[DATASET RECORDS — start]

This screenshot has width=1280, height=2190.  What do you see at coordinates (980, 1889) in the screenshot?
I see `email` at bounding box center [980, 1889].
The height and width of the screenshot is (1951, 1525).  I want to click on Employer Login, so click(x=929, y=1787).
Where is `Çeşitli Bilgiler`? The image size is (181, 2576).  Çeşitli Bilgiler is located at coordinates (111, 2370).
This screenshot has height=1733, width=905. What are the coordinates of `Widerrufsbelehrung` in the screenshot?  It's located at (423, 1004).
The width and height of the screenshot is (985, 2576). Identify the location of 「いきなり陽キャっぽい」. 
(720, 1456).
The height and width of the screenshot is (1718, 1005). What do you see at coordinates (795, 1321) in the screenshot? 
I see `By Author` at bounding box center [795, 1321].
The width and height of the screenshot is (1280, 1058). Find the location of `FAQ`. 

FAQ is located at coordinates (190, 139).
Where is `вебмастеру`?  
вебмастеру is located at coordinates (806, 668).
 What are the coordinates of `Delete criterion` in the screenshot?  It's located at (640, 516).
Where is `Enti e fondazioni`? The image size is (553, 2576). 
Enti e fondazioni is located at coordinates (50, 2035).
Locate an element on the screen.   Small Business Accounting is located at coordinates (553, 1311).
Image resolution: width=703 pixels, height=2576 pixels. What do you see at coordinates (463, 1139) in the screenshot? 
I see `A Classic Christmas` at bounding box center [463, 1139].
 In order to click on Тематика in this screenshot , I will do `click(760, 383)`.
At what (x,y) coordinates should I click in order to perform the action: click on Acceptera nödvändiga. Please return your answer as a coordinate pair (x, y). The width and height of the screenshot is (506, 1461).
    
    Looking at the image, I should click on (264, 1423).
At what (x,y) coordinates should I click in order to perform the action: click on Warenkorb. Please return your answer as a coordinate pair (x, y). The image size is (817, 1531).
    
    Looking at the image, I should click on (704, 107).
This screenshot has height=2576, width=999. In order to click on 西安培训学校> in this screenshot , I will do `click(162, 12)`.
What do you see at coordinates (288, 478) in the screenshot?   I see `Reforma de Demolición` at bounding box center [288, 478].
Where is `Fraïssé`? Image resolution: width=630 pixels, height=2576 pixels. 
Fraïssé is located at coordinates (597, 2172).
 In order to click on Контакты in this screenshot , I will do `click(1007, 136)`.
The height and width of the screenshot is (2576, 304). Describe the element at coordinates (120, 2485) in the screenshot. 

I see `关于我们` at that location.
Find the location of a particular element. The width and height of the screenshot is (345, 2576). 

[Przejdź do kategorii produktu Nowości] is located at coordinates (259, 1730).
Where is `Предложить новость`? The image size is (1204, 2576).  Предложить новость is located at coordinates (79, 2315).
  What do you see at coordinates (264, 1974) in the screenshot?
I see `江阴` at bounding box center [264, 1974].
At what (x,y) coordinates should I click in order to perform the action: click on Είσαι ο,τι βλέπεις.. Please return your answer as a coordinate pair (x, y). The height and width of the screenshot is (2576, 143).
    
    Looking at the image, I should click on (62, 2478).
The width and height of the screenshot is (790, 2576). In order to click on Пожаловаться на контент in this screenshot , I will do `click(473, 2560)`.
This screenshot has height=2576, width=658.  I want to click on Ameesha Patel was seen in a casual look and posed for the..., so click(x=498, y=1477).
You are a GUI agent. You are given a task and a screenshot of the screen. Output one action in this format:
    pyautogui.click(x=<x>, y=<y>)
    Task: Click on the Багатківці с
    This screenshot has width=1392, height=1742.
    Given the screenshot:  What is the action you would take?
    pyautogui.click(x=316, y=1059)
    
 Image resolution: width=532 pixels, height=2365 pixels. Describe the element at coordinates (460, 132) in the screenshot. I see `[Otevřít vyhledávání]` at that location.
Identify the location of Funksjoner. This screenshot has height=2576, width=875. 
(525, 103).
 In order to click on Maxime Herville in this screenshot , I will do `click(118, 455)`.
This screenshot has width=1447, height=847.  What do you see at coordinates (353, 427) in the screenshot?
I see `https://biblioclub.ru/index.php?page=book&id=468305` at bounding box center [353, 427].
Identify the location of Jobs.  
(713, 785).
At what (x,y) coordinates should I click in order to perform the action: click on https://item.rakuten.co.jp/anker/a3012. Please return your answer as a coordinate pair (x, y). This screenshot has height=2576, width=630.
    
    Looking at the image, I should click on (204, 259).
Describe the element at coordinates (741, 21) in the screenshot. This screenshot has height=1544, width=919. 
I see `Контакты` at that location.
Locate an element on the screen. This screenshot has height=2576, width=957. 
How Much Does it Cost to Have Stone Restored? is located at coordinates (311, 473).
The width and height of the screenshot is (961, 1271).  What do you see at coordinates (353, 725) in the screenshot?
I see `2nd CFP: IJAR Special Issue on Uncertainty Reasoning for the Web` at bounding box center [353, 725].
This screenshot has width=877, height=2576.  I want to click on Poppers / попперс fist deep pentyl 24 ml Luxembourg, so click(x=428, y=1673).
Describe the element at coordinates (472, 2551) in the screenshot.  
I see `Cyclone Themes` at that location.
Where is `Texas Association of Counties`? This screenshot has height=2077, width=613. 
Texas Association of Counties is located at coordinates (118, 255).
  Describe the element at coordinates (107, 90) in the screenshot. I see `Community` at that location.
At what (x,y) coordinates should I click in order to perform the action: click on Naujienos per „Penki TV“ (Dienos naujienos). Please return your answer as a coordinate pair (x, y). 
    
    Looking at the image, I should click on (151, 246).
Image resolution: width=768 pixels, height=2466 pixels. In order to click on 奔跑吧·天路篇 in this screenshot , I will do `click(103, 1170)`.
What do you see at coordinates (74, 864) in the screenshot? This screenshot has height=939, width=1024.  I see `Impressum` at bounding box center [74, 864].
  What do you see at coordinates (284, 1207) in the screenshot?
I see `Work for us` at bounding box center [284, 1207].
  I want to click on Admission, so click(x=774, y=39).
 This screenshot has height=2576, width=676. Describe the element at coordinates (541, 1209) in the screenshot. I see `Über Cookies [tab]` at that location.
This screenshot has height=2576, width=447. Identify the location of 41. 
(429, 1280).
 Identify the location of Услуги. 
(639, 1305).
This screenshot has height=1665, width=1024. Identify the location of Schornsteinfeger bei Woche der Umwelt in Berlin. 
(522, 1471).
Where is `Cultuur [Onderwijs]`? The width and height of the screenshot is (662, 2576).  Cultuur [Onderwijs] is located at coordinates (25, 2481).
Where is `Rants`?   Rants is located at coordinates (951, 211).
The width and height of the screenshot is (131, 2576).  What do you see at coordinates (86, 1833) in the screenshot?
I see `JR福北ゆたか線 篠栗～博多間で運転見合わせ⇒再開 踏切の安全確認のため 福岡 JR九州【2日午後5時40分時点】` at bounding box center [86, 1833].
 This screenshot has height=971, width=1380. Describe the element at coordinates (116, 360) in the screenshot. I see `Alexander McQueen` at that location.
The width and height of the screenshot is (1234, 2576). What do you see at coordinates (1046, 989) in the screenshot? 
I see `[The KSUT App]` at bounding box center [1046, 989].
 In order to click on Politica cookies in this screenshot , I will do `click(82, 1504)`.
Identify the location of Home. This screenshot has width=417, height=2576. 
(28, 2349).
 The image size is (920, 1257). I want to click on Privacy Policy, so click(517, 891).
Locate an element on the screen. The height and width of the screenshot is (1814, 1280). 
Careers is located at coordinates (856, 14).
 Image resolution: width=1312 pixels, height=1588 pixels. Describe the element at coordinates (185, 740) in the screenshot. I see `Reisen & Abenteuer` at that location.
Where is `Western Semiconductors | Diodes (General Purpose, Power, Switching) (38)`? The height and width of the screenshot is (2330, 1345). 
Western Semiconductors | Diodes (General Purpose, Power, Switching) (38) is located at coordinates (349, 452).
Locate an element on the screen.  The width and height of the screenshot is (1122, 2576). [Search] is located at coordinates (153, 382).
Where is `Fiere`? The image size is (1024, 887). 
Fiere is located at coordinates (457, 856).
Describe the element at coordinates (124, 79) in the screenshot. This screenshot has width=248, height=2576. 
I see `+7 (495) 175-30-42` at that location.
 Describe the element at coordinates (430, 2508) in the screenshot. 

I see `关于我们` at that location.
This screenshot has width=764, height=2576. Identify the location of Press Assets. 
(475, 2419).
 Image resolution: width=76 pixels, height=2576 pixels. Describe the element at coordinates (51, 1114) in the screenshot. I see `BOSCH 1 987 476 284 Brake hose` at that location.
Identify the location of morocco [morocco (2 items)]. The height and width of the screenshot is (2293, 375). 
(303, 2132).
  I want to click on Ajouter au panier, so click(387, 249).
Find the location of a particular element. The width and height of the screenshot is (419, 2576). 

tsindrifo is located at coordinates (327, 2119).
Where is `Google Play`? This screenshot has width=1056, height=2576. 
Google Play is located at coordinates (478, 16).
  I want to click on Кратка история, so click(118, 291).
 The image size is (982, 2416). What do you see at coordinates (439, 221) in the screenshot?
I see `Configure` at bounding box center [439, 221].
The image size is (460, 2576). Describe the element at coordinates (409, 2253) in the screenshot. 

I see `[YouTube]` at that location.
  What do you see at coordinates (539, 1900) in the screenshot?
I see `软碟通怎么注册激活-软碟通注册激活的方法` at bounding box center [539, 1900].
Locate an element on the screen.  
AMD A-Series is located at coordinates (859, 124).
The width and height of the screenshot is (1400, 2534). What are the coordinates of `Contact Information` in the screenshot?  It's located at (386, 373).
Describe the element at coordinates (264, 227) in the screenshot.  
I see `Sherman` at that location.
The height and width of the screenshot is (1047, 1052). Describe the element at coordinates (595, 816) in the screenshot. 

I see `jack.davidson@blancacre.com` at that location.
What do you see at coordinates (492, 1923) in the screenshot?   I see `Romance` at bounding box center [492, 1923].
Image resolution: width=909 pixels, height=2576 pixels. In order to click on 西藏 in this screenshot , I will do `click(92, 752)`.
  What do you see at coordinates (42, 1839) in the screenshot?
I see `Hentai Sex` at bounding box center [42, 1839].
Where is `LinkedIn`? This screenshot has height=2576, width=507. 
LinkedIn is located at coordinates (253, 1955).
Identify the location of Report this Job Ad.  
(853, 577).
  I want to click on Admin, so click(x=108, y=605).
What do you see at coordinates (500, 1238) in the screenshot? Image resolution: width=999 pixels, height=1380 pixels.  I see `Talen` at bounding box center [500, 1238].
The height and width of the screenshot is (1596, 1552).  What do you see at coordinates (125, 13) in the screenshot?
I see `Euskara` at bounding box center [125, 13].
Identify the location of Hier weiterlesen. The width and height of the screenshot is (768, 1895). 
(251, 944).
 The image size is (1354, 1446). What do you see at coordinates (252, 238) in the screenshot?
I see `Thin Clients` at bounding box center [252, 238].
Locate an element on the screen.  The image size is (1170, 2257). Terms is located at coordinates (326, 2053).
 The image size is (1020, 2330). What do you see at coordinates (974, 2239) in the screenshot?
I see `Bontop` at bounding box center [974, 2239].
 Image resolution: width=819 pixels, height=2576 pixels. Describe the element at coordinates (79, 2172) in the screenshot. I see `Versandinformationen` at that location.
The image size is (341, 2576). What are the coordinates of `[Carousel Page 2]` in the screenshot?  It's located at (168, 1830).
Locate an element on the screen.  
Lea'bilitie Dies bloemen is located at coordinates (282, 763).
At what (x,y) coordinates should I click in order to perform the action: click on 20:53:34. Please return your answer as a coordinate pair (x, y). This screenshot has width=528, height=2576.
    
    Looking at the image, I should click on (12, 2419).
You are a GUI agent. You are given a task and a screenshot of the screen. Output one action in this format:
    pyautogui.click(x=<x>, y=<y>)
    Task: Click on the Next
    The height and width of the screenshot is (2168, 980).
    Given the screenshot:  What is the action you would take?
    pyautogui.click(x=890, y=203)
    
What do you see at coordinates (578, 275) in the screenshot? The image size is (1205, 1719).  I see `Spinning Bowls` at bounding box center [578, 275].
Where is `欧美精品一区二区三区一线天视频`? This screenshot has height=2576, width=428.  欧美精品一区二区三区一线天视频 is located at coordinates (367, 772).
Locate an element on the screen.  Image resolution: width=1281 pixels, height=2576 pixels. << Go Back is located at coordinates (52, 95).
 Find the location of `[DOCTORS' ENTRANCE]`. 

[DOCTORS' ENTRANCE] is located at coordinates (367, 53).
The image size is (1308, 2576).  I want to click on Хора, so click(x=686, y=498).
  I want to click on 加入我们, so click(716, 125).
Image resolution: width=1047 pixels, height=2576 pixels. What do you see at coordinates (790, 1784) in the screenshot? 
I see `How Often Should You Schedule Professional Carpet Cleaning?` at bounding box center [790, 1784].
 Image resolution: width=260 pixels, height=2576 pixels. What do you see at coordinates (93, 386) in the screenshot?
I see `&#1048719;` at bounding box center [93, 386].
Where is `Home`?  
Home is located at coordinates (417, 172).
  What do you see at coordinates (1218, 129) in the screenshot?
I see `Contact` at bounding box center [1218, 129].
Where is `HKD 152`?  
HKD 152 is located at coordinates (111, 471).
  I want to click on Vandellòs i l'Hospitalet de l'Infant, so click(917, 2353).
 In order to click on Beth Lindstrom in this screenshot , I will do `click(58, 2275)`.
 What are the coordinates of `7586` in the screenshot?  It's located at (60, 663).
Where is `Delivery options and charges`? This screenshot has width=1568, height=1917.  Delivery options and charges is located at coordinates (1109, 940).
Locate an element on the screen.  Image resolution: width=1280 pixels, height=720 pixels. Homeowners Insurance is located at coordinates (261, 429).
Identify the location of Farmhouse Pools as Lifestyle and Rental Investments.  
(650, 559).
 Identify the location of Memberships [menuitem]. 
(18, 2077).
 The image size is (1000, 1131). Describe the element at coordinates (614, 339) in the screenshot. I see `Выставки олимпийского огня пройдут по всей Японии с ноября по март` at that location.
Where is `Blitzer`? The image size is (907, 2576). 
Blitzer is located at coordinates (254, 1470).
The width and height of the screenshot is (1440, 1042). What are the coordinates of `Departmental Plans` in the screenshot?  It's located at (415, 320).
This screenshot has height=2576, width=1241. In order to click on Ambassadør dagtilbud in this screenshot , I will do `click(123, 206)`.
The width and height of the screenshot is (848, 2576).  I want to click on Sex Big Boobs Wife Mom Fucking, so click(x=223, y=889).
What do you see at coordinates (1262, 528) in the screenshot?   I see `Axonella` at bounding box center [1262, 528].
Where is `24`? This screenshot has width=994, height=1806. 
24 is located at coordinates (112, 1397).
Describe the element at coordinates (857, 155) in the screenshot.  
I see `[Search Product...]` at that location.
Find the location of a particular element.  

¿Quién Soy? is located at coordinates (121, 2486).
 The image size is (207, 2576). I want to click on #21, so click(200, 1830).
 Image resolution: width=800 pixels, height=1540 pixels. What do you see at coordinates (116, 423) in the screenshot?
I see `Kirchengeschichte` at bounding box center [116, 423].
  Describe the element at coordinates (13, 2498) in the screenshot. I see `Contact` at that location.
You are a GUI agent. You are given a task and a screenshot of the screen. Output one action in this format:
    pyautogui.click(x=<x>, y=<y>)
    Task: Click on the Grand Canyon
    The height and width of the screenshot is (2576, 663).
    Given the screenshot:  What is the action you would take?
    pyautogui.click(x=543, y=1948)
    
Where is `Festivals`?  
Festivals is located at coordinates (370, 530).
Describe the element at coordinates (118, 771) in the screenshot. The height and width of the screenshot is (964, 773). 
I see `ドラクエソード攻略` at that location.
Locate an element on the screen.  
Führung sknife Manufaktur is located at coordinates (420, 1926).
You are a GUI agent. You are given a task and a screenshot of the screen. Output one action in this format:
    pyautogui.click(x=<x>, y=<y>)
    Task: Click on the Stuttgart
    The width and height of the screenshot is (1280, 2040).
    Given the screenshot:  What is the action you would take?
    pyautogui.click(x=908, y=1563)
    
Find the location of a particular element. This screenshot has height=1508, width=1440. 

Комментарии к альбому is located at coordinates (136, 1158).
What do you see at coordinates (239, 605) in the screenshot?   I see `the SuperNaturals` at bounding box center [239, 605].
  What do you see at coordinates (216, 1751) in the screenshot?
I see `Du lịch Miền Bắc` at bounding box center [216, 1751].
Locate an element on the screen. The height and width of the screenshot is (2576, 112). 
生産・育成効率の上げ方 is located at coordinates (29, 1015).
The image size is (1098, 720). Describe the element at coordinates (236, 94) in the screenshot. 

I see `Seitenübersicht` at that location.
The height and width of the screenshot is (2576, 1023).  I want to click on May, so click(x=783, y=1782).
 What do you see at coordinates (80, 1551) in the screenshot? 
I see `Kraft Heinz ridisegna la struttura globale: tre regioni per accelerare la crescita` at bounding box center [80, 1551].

[DATASET RECORDS — finish]

#### TO DO
Copy range, inclusive: the line holding "The height and width of the screenshot is (2168, 980)." to the line holding "What do you see at coordinates (578, 275)". Reproduce exactly those lines of the records above and no others.

#### FINAL ANSWER
    The height and width of the screenshot is (2168, 980).
    Given the screenshot:  What is the action you would take?
    pyautogui.click(x=890, y=203)
    
What do you see at coordinates (578, 275) in the screenshot? The image size is (1205, 1719).  I see `Spinning Bowls` at bounding box center [578, 275].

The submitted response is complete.